=== Activity ===
Look through the data for the string "focus". Copy every line where it is found.

☆ ☆ ☆

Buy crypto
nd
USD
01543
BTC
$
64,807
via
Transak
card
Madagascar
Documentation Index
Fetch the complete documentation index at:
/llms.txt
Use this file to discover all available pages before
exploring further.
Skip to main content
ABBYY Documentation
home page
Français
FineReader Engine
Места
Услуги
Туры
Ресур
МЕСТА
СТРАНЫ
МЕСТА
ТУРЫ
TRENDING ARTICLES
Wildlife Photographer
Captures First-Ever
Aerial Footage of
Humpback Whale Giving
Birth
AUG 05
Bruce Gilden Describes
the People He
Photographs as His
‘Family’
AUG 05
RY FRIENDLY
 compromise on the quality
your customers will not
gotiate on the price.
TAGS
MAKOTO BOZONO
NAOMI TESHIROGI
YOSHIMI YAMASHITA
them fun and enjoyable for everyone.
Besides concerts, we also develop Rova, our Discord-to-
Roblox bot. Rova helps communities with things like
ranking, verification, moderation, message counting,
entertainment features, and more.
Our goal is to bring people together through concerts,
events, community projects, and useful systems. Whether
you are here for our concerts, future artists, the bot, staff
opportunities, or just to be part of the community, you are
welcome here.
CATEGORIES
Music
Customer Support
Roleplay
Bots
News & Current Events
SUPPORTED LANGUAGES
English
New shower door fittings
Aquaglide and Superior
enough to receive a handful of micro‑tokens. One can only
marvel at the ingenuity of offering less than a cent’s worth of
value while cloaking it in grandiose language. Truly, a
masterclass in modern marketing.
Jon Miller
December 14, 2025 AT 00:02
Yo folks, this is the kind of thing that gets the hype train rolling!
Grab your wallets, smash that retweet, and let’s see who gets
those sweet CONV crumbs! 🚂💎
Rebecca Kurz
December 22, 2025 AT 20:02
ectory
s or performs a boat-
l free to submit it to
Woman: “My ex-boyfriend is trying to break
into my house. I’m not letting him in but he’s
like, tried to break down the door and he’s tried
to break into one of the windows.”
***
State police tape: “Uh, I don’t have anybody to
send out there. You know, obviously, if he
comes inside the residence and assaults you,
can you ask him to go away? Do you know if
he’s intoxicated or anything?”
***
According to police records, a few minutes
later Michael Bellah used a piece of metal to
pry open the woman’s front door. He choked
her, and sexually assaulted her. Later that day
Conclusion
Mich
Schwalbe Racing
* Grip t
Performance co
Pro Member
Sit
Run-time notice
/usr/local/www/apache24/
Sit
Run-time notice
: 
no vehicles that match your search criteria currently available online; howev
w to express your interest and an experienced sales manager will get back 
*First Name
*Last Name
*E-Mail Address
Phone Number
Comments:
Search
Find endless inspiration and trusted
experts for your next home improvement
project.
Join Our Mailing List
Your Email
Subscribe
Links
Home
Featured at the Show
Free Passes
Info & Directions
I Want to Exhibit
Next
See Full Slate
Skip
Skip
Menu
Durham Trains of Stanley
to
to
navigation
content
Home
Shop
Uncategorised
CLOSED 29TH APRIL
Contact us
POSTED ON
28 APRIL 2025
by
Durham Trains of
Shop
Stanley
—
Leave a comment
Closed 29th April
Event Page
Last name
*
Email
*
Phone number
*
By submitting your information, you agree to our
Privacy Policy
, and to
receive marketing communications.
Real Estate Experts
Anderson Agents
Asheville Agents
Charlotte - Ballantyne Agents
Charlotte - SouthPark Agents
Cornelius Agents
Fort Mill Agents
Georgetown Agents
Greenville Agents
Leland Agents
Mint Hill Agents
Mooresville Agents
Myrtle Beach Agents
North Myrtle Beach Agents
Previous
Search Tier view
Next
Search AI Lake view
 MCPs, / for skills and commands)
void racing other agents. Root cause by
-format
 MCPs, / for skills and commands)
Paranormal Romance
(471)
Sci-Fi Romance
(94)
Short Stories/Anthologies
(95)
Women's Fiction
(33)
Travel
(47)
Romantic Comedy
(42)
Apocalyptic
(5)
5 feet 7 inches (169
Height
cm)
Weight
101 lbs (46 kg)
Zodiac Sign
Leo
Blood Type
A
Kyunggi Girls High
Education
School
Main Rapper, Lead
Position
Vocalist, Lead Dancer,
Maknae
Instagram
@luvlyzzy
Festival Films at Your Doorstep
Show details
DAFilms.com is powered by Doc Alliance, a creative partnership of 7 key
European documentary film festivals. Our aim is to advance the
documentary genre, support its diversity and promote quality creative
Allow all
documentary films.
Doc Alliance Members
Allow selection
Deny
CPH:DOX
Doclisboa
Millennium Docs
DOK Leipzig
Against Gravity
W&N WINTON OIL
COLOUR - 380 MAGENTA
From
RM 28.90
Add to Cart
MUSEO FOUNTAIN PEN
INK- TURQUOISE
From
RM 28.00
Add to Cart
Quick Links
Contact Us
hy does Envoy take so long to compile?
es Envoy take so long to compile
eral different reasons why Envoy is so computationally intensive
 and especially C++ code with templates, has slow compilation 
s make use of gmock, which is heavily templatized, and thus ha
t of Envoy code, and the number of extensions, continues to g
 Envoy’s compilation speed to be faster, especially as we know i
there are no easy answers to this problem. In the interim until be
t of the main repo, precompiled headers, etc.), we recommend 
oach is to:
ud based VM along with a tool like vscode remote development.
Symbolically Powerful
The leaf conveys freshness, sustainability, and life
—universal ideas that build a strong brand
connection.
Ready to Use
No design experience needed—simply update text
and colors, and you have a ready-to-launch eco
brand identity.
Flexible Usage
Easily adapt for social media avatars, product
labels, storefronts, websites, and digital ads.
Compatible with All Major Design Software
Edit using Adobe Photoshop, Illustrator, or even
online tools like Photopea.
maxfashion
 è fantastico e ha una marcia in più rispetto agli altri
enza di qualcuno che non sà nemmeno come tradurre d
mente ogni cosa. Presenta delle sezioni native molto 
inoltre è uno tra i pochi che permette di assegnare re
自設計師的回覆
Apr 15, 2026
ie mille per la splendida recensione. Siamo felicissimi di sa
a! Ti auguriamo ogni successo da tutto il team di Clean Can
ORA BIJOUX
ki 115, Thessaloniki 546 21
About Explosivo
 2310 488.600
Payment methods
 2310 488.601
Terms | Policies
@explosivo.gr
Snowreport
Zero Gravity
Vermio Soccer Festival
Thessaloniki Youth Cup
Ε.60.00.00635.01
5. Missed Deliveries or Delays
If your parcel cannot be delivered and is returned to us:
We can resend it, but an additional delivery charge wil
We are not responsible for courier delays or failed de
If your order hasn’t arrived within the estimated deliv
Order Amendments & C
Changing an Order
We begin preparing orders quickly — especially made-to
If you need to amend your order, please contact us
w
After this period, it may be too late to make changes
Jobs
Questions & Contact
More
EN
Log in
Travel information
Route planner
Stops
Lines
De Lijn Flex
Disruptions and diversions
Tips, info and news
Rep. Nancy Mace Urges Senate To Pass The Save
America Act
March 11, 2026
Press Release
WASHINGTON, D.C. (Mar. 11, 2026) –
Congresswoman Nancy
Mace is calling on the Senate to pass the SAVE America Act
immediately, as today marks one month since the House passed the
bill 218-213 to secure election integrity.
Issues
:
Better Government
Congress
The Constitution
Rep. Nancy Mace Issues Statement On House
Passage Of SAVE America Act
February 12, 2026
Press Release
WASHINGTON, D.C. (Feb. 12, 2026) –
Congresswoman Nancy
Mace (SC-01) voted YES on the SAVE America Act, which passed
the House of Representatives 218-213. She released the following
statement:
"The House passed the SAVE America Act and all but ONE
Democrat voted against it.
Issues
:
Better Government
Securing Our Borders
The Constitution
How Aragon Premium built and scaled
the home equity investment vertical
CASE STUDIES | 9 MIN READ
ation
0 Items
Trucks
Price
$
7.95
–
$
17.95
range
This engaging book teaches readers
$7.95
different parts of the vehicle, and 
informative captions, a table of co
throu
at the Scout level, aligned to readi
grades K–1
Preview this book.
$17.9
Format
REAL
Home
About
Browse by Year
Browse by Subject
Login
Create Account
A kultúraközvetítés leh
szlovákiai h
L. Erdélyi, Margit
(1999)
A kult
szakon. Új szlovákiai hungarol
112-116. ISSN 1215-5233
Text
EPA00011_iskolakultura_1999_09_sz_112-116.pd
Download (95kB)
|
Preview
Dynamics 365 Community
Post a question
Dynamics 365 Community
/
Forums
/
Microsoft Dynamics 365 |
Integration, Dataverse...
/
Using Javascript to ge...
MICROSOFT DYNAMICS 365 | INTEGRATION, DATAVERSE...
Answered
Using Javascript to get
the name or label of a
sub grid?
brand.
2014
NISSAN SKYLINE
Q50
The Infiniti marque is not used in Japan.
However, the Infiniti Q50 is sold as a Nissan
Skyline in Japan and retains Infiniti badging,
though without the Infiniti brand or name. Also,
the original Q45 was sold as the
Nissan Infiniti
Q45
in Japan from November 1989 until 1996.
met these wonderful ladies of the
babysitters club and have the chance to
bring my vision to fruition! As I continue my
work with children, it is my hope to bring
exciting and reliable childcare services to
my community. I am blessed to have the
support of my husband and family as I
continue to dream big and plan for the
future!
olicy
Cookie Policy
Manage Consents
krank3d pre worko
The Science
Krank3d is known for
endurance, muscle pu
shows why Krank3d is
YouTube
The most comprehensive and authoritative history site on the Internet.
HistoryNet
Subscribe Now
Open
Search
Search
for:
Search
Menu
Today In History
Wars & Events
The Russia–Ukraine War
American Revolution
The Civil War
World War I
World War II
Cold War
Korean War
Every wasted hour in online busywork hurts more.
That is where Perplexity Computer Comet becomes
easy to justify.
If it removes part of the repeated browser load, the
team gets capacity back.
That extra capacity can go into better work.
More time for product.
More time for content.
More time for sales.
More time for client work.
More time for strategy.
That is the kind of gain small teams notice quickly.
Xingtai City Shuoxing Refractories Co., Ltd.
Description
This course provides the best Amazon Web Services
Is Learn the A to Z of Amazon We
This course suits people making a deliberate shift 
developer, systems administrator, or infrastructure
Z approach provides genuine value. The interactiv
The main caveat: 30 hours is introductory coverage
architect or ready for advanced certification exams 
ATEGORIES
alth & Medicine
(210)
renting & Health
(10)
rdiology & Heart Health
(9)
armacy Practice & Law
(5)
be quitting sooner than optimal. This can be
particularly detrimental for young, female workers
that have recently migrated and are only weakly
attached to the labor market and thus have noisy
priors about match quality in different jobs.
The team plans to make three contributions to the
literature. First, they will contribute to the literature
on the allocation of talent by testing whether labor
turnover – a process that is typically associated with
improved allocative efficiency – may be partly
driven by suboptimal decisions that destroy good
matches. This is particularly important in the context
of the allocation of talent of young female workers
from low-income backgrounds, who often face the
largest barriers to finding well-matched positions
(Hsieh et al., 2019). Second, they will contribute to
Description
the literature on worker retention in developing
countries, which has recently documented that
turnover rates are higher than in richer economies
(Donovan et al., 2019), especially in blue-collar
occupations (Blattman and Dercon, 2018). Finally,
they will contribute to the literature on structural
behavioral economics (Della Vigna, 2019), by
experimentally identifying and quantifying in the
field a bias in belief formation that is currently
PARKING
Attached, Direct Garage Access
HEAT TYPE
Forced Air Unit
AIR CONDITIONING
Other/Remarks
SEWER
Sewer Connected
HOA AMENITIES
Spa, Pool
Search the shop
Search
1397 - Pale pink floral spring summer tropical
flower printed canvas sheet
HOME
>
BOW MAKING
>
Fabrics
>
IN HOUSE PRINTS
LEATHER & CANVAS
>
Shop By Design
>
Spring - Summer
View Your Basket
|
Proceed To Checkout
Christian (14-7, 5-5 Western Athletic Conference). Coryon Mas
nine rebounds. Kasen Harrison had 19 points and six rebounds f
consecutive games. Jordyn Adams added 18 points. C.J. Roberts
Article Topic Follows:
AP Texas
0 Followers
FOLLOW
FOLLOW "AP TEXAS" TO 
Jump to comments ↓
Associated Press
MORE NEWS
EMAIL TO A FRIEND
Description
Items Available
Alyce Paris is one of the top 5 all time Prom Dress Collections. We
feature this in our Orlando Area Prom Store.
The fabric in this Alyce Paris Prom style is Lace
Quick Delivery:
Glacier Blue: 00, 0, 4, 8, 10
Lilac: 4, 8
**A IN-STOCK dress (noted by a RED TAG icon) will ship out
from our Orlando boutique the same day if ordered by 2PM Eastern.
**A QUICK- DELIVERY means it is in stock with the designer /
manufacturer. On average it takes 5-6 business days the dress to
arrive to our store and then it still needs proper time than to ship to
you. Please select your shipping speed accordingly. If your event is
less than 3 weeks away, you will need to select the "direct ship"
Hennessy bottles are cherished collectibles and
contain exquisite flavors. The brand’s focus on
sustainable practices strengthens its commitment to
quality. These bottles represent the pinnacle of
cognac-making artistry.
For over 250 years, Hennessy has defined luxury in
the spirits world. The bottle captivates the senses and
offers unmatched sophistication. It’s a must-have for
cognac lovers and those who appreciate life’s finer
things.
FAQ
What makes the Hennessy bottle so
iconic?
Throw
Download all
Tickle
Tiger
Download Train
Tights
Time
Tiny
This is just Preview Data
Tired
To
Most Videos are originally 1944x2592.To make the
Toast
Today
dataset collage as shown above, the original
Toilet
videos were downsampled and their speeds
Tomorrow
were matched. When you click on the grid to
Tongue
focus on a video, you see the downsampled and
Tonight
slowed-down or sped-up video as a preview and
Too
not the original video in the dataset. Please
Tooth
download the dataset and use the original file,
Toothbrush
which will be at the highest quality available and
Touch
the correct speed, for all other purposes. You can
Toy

☆ ☆ ☆

=== Exercise result ===
contain exquisite flavors. The brand’s focus on
focus on a video, you see the downsampled and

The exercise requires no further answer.